--- LISTED RECORDS Enclosed Below ---

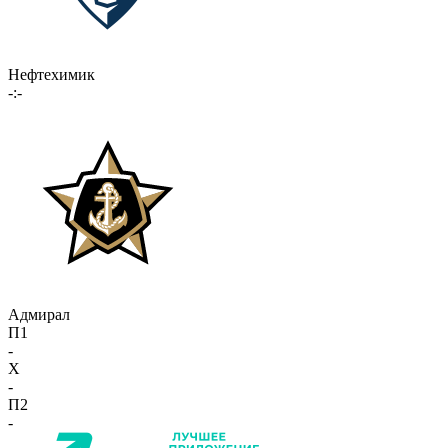
Нефтехимик
-:-
Адмирал
П1
-
X
-
П2
-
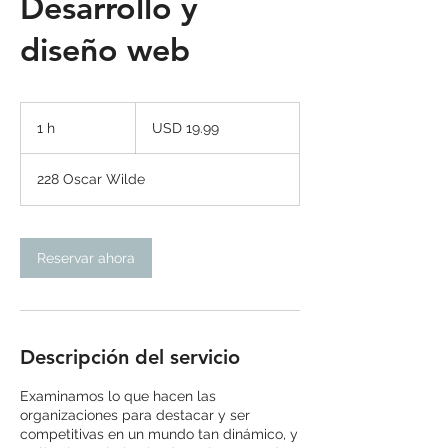
Desarrollo y
diseño web
19.99
dólares
1 h
1
USD 19.99
estadounidenses
228 Oscar Wilde
Reservar ahora
Descripción del servicio
Examinamos lo que hacen las
organizaciones para destacar y ser
competitivas en un mundo tan dinámico, y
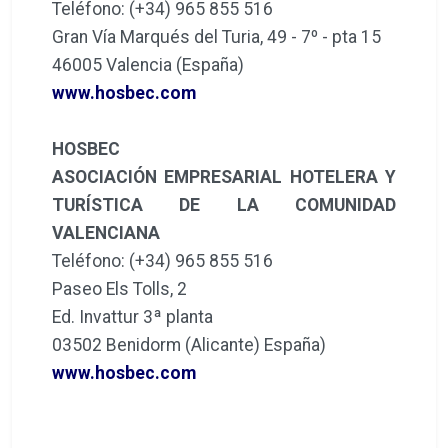
Teléfono: (+34) 965 855 516
Gran Vía Marqués del Turia, 49 - 7º - pta 15
46005 Valencia (España)
www.hosbec.com
HOSBEC
ASOCIACIÓN EMPRESARIAL HOTELERA Y
TURÍSTICA DE LA COMUNIDAD
VALENCIANA
Teléfono: (+34) 965 855 516
Paseo Els Tolls, 2
Ed. Invattur 3ª planta
03502 Benidorm (Alicante) España)
www.hosbec.com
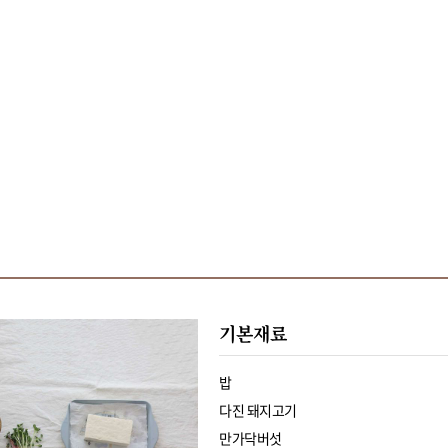
기본재료
밥
다진 돼지고기
만가닥버섯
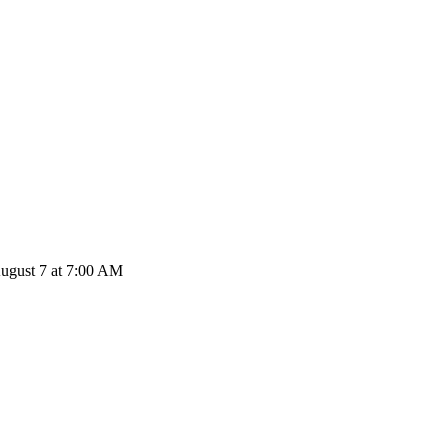
gust 7 at 7:00 AM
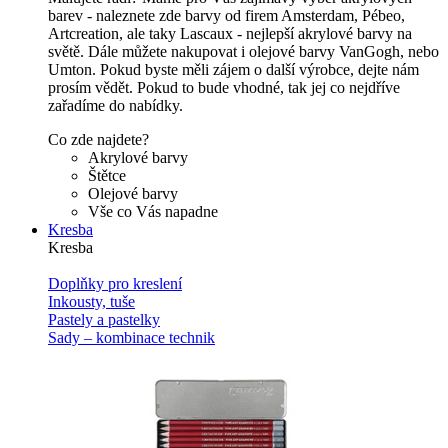
barev - naleznete zde barvy od firem Amsterdam, Pébeo,
Artcreation, ale taky Lascaux - nejlepší akrylové barvy na
světě. Dále můžete nakupovat i olejové barvy VanGogh, nebo
Umton. Pokud byste měli zájem o další výrobce, dejte nám
prosím vědět. Pokud to bude vhodné, tak jej co nejdříve
zařadíme do nabídky.
Co zde najdete?
Akrylové barvy
Štětce
Olejové barvy
Vše co Vás napadne
Kresba
Kresba
Doplňky pro kreslení
Inkousty, tuše
Pastely a pastelky
Sady – kombinace technik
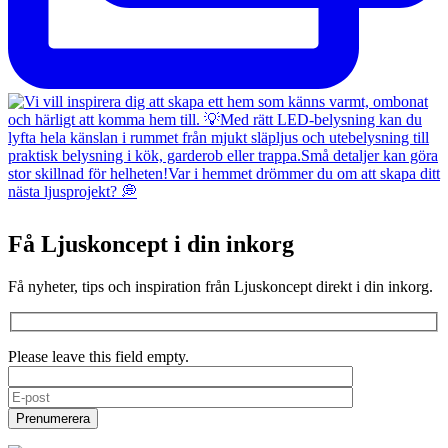
Få Ljuskoncept i din inkorg
Få nyheter, tips och inspiration från Ljuskoncept direkt i din inkorg.
Please leave this field empty.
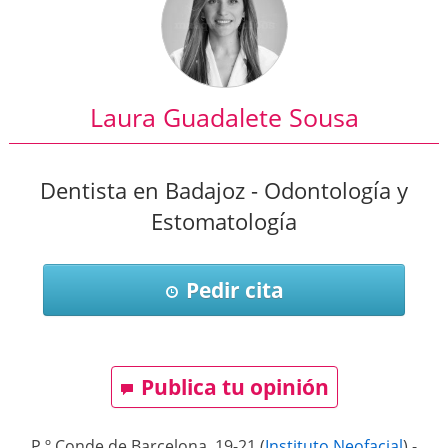
Laura Guadalete Sousa
Dentista en Badajoz - Odontología y
Estomatología
Pedir cita
Publica tu opinión
P.º Conde de Barcelona, 19-21
(
Instituto Neofacial
)
-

--- End of Enclosed LISTED RECORDS ---

TASK DIRECTIONS: Leave nothing out but the pictures when transcribing the records.

RESULT OF THIS TASK:
Нефтехимик
-:-
Адмирал
П1
-
X
-
П2
-
Desarrollo y
diseño web
19.99
dólares
1 h
1
USD 19.99
estadounidenses
228 Oscar Wilde
Reservar ahora
Descripción del servicio
Examinamos lo que hacen las
organizaciones para destacar y ser
competitivas en un mundo tan dinámico, y
Teléfono: (+34) 965 855 516
Gran Vía Marqués del Turia, 49 - 7º - pta 15
46005 Valencia (España)
www.hosbec.com
HOSBEC
ASOCIACIÓN EMPRESARIAL HOTELERA Y
TURÍSTICA DE LA COMUNIDAD
VALENCIANA
Teléfono: (+34) 965 855 516
Paseo Els Tolls, 2
Ed. Invattur 3ª planta
03502 Benidorm (Alicante) España)
www.hosbec.com
기본재료
밥
다진 돼지고기
만가닥버섯
gust 7 at 7:00 AM
barev - naleznete zde barvy od firem Amsterdam, Pébeo,
Artcreation, ale taky Lascaux - nejlepší akrylové barvy na
světě. Dále můžete nakupovat i olejové barvy VanGogh, nebo
Umton. Pokud byste měli zájem o další výrobce, dejte nám
prosím vědět. Pokud to bude vhodné, tak jej co nejdříve
zařadíme do nabídky.
Co zde najdete?
Akrylové barvy
Štětce
Olejové barvy
Vše co Vás napadne
Kresba
Kresba
Doplňky pro kreslení
Inkousty, tuše
Pastely a pastelky
Sady – kombinace technik
Få Ljuskoncept i din inkorg
Få nyheter, tips och inspiration från Ljuskoncept direkt i din inkorg.
Please leave this field empty.
Laura Guadalete Sousa
Dentista en Badajoz - Odontología y
Estomatología
Pedir cita
Publica tu opinión
P.º Conde de Barcelona, 19-21
(
Instituto Neofacial
)
-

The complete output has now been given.